Dem senators are a different story. The Hill: “While outgoing Senate Democratic Leader Harry Reid (Nev.) didn’t want Democrats to work with vulnerable Republicans ahead of the 2016 elections, his heir apparent Sen. Charles Schumer (D-N.Y.) is signaling a willingness to let his members do what they need to do to survive in the next Congress.”
Senate Republicans may not scrap filibuster. The Hill: “Sen. Lamar Alexander (R-Tenn.), who led a task force to review potential rule changes, said there isn’t ‘very much’ of an appetite to overhaul the filibuster … Sen.

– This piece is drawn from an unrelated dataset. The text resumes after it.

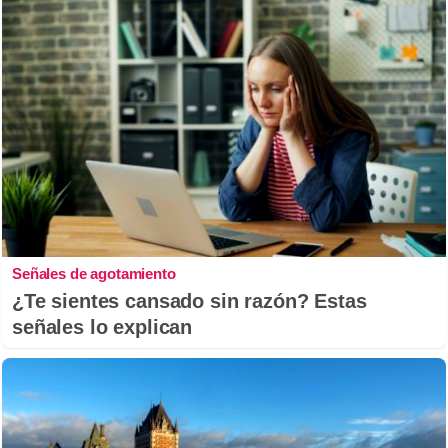
Señales de agotamiento
¿Te sientes cansado sin razón? Estas
señales lo explican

Orrin Hatch (R-Utah), the chairman of the Finance Committee, argued the filibuster was one of the few tools within the government to protect the rights of the minority … GOP Sens. Bob Corker (Tenn.), Jeff Flake (Ariz.), Thom Tillis (N.C.), Ron Johnson (Wis.) and Lindsey Graham (S.C.) are [a;so] signaling they aren’t inclined to overhaul Senate rules…”

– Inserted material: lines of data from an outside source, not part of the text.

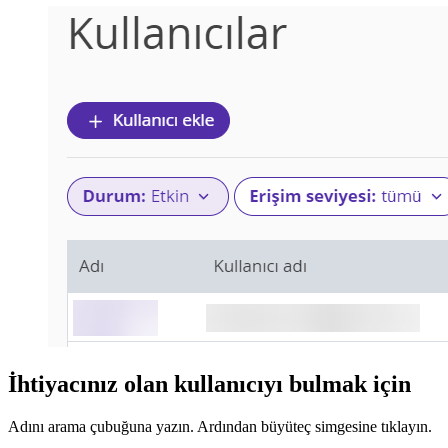
İhtiyacınız olan kullanıcıyı bulmak için
Adını arama çubuğuna yazın. Ardından büyüteç simgesine tıklayın.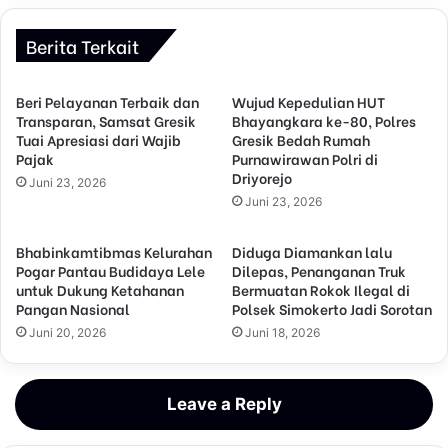
Berita Terkait
Beri Pelayanan Terbaik dan
Wujud Kepedulian HUT
Transparan, Samsat Gresik
Bhayangkara ke-80, Polres
Tuai Apresiasi dari Wajib
Gresik Bedah Rumah
Pajak
Purnawirawan Polri di
Driyorejo
Juni 23, 2026
Juni 23, 2026
Bhabinkamtibmas Kelurahan
Diduga Diamankan lalu
Pogar Pantau Budidaya Lele
Dilepas, Penanganan Truk
untuk Dukung Ketahanan
Bermuatan Rokok Ilegal di
Pangan Nasional
Polsek Simokerto Jadi Sorotan
Juni 20, 2026
Juni 18, 2026
Leave a Reply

Rep. Tim Ryan says he has a “shot to win” House Minority Leader. AP: “Pelosi, a 76-year-old liberal from California who is known for her fundraising prowess, says she has the support of two-thirds of her caucus … Tim Ryan said House Democrats’ ‘failure as a caucus has been not to focus on economic issues.'”
TNR’s Kyle Swenson presses Rep. Tim Ryan on his economic vision: “‘I think social issues are always part of a presidential campaign,’ Ryan replies. ‘We don’t have to run from our progressive social agenda because I think most Americans agree with us on most of it, like on gay rights or even the choice issue. But if they see you talking only about social issues, and their main issue is their pocketbook, their job, their economic anxiety, you just look like you don’t understand them.’ Asked for specifics on the economic message he’d like to see, Ryan points back to his own district and other former industrial strongholds. Ohioans have had to get creative about new industries…”


Army Corps of Engineers tries to shut down Dakota Access Pipeline protest. CNN: “Protesters fighting pipeline construction must vacate property near the Cannonball River … by December 5 or face arrest … On Sunday, the Corps issued a new statement saying it wants a ‘peaceful and orderly transition to a safer location, and has no plans for forcible removal.’ But, those who choose to stay ‘do so at their own risk…’…Tribal Chairman Dave Archambault II issued a statement blasting the Corps, but didn’t say exactly how the tribe would respond.”
“Rapid” melt of the Arctic. ABC: “‘While some changes, such as warming temperatures, are gradual, others, such as the collapse of ice sheets, have the potential to be not only abrupt, but also irreversible,’ says the Arctic Resilience Report … Mark Serreze, director of the National Snow and Ice Data Center, described the phenomenon to Scientific American as being without a known precedent.”